_WORK INSTRUCTIONS_
I would like the lines below, from the one with "(for local use)" through the one with "RESEARCH AND CLINICAL TRIALS", copied exactly and without any pictures.

_SUPPLIED DATA_
Content starts

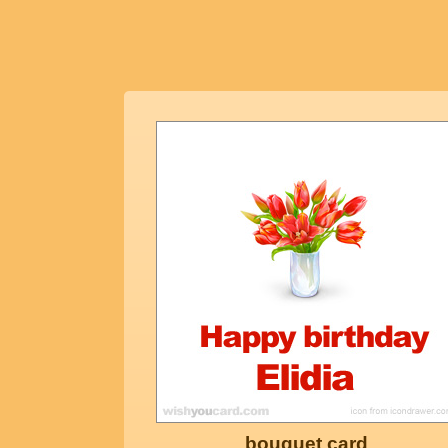
bouquet card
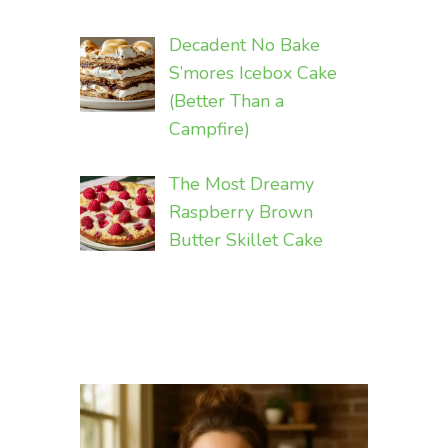
Decadent No Bake
S’mores Icebox Cake
(Better Than a
Campfire)
The Most Dreamy
Raspberry Brown
Butter Skillet Cake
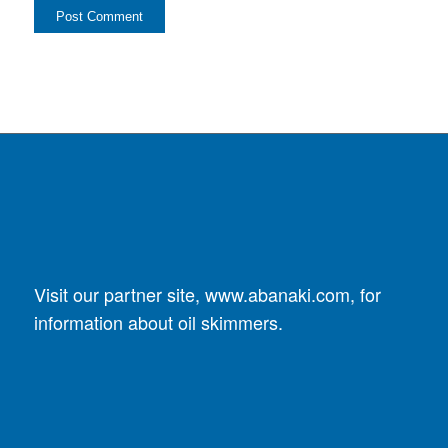
Visit our partner site,
www.abanaki.com
, for
information about oil skimmers.
DUST COLLECTORS
SplitStream Cyclone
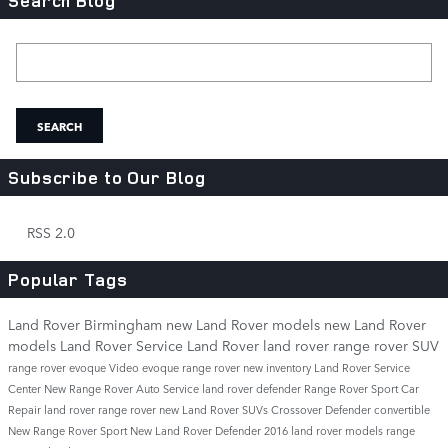
Search Blog
Search Blog
SEARCH
Subscribe to Our Blog
RSS 2.0
Popular Tags
Land Rover Birmingham
new Land Rover models
new Land Rover
models
Land Rover Service
Land Rover
land rover
range rover
SUV
range rover evoque
Video
evoque
range rover
new inventory
Land Rover Service
Center
New Range Rover
Auto Service
land rover defender
Range Rover Sport
Car
Repair
land rover range rover
new Land Rover SUVs
Crossover
Defender
convertible
New Range Rover Sport
New Land Rover Defender
2016 land rover models
range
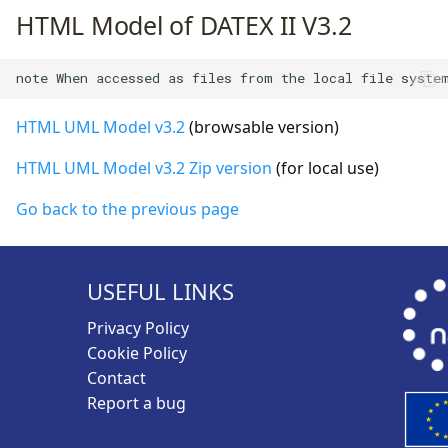
HTML Model of DATEX II V3.2
HTML UML Model v3.2
(browsable version)
HTML UML Model v3.2 Zip version
(for local use)
Go back to the previous page
USEFUL LINKS
Privacy Policy
Cookie Policy
Contact
Report a bug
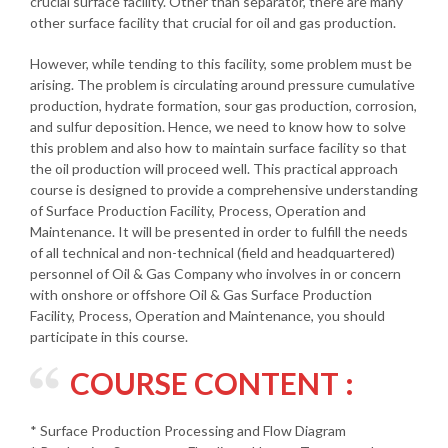
crucial surface facility. Other than separator, there are many
other surface facility that crucial for oil and gas production.
However, while tending to this facility, some problem must be
arising. The problem is circulating around pressure cumulative
production, hydrate formation, sour gas production, corrosion,
and sulfur deposition. Hence, we need to know how to solve
this problem and also how to maintain surface facility so that
the oil production will proceed well. This practical approach
course is designed to provide a comprehensive understanding
of Surface Production Facility, Process, Operation and
Maintenance. It will be presented in order to fulfill the needs
of all technical and non-technical (field and headquartered)
personnel of Oil & Gas Company who involves in or concern
with onshore or offshore Oil & Gas Surface Production
Facility, Process, Operation and Maintenance, you should
participate in this course.
COURSE CONTENT :
* Surface Production Processing and Flow Diagram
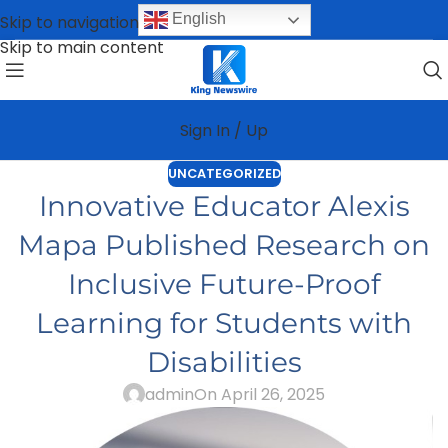
English
Skip to navigation
Skip to main content
Sign In / Up
UNCATEGORIZED
Innovative Educator Alexis
Mapa Published Research on
Inclusive Future-Proof
Learning for Students with
Disabilities
admin
On April 26, 2025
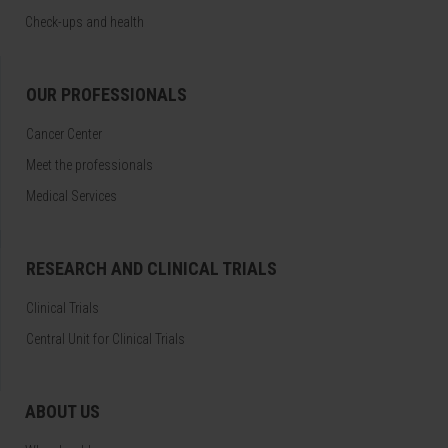
Check-ups and health
OUR PROFESSIONALS
Cancer Center
Meet the professionals
Medical Services
RESEARCH AND CLINICAL TRIALS
Clinical Trials
Central Unit for Clinical Trials
ABOUT US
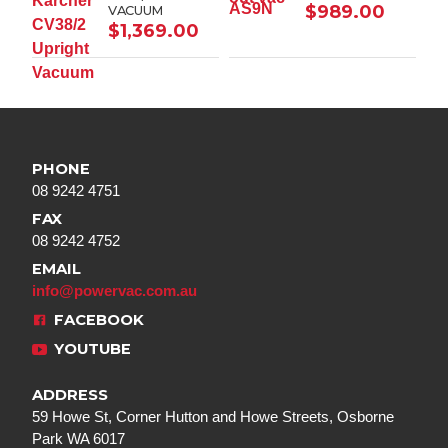
$
989.00
VACUUM
$
1,369.00
PHONE
08 9242 4751
FAX
08 9242 4752
EMAIL
info@powervac.com.au
FACEBOOK
YOUTUBE
ADDRESS
59 Howe St, Corner Hutton and Howe Streets, Osborne
Park WA 6017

Content ends

_OUTPUT OF THE TASK_
(for local use)
Go back to the previous page
USEFUL LINKS
Privacy Policy
Cookie Policy
Contact
Report a bug
crucial surface facility. Other than separator, there are many
other surface facility that crucial for oil and gas production.
However, while tending to this facility, some problem must be
arising. The problem is circulating around pressure cumulative
production, hydrate formation, sour gas production, corrosion,
and sulfur deposition. Hence, we need to know how to solve
this problem and also how to maintain surface facility so that
the oil production will proceed well. This practical approach
course is designed to provide a comprehensive understanding
of Surface Production Facility, Process, Operation and
Maintenance. It will be presented in order to fulfill the needs
of all technical and non-technical (field and headquartered)
personnel of Oil & Gas Company who involves in or concern
with onshore or offshore Oil & Gas Surface Production
Facility, Process, Operation and Maintenance, you should
participate in this course.
COURSE CONTENT :
* Surface Production Processing and Flow Diagram
English
Skip to navigation
Skip to main content
Sign In / Up
UNCATEGORIZED
Innovative Educator Alexis
Mapa Published Research on
Inclusive Future-Proof
Learning for Students with
Disabilities
admin
On April 26, 2025
Check-ups and health
OUR PROFESSIONALS
Cancer Center
Meet the professionals
Medical Services
RESEARCH AND CLINICAL TRIALS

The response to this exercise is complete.